La saludable manera de ser
Nadie diría que tiene los años que tiene, sobre todo porque cuando habla o recita o ríe parece que Joan Margarit acaba de nacer. Hoy mismo, por cierto, acaba de nacer.


Este es un gimnasio y por ahí viene el poeta, recién duchado, atrás quedaron las toallas blancas. Habrá llegado en bicicleta, o andando. Se sienta con las manos en oración laica. Ríe como un chiquillo. Espera preguntas, tan atento parece que se diría dispuesto a un examen de conciencia ante un tribunal o ante su espejo. No está hecho para simular, es un junco diciendo solo lo que sabe o cree, no lo mueve el viento contemporáneo, el dicterio nacional le tiene sin cuidado: es un hombre de pie cuya gimnasia es moral también, no solo del cuerpo. Todas esas convicciones alimentan su poesía. La gimnasia del poeta es un abrazo a lo que vivió. En su cabeza recién bañada está la luz de su memoria, que se convierte en versos tersos, como suspiros del niño que aún lo habita. Su edad es uno de sus versos implacables. Se casó con Mariona y ya no se casó con nadie.

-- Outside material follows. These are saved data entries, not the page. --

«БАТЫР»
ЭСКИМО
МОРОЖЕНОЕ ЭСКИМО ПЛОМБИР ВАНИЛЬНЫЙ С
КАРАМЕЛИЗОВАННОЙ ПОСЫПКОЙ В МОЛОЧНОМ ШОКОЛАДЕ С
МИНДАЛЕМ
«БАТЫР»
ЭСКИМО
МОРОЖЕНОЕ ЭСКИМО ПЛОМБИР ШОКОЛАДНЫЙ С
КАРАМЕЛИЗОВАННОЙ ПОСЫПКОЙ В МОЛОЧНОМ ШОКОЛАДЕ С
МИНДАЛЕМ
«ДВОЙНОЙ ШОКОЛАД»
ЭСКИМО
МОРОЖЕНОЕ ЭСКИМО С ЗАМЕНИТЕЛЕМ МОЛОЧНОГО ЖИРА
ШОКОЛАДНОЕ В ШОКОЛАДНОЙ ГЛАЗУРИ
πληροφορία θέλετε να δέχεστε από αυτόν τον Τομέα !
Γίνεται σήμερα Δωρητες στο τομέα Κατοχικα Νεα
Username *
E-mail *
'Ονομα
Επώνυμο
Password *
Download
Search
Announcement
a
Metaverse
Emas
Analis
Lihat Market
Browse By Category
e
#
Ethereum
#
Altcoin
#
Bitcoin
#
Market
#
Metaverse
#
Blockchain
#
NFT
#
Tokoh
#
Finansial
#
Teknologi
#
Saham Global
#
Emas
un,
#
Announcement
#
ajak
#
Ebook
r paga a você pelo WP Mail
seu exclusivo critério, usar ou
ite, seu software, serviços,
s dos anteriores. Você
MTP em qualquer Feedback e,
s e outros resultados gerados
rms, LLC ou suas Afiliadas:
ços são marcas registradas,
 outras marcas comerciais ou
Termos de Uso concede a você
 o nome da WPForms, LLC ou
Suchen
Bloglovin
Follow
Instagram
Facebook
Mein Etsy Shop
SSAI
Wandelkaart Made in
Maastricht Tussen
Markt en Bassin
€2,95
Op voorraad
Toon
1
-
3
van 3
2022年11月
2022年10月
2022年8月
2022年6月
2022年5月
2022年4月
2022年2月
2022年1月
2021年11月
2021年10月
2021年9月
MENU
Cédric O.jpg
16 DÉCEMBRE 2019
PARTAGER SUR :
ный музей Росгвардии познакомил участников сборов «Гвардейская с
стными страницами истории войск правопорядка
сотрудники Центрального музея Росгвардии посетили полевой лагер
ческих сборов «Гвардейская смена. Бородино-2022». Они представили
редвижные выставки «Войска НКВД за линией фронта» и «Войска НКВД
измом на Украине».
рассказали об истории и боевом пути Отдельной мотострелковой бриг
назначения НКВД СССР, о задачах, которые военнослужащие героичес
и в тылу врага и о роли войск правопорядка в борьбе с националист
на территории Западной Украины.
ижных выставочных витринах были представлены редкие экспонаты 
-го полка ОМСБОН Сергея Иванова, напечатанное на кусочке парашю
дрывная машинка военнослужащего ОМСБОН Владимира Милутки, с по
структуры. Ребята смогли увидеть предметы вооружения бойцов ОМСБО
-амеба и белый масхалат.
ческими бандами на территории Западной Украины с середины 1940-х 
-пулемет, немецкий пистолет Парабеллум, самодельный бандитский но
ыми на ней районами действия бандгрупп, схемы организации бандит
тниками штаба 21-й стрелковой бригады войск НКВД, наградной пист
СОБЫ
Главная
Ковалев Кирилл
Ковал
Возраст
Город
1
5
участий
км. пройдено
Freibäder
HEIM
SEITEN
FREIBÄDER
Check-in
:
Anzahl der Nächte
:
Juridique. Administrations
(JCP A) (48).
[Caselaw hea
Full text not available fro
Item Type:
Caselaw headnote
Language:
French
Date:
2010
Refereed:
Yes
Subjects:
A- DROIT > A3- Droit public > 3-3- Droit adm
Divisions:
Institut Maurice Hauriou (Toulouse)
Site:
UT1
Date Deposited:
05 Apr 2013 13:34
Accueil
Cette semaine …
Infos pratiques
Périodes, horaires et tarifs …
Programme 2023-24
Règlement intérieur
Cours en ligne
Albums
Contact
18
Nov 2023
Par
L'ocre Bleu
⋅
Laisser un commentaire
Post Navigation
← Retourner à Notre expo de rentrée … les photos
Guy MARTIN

Hace un año y pico le festejaron en Barcelona (Serrat, Paco Ibáñez, tantos) los ochenta años. Por sorpresa. Él llegó con Mariona, su mujer, atendiendo las órdenes de su hija Mónica, y se sentó en primera fila creyendo que iba a un recital de otros. Tocaban por él las palmas. Cuando lo supo siguió con las manos en las rodillas, como si fuera a saltar a un potro de gimnasia, a seguir, saludable, su camino de espectador y arquitecto de la vida. De pronto aquellas fueron flores civiles que él recibió igualmente tranquilo, como si oyera llover música. Cuando respondió a los elogios parecía haber barrido de dentro toda vanidad. Su sustancia es auténtica, no lo han doblegado ni los castigos ni los premios. En la comisura de los ojos hay una raya aún de la juventud, y no se mantiene así solo por el gimnasio, sino por amor a la vida. Está habitado por el aire de la posguerra, y esa metralla diminuta y cabrona sigue sonando en los versos. Todo lo que escribe viene de lo inolvidable. “La verdad es esto / Saber por dónde sale tu tiniebla”.
En el gimnasio es igual de saludable que en la casa o en los recitales. En la casa se asombra de casi todo, como si la vida doméstica también fuera una sorpresa o una alegría. Allí tiene vestigios de la vida, de los que destaca su hija Joana, su memoria, el dolor que él dejó en versos que, recitados, parecen reñir con su diáfana intimidad, dicha tan adentro como si fuera él mismo, con sus palabras, el centro de una herida ya sin par, inolvidable.
Ha pasado más de un año desde aquel diluvio de flores en Barcelona. Hace semanas nada más le tocó decir en Madrid sus versos, dejó en el Cervantes un legado, y en la Biblioteca Nacional, donde descansa su herencia de poeta sin desmayo, dio un recital que lo emparenta con Paula Rego, la pintora portuguesa. Su poesía robusta, que rechaza la melancolía y tiene la fuerza saludable de quien pasó por los dramas llorando hacia adentro la pérdida, sonó allí como un puñetazo en el estómago del lugar común. Sonó, como diría él con otro propósito, como si, después de decirla, la vida fuera “un lugar limpio, bien iluminado”.
Poeta saludable, cuya pista de despegue siempre ha sido su propia vida. Retoma sus bártulos del gimnasio. Nadie diría que tiene los años que tiene, sobre todo porque cuando habla o recita o ríe parece que Joan Margarit acaba de nacer. Hoy mismo, por cierto, acaba de nacer.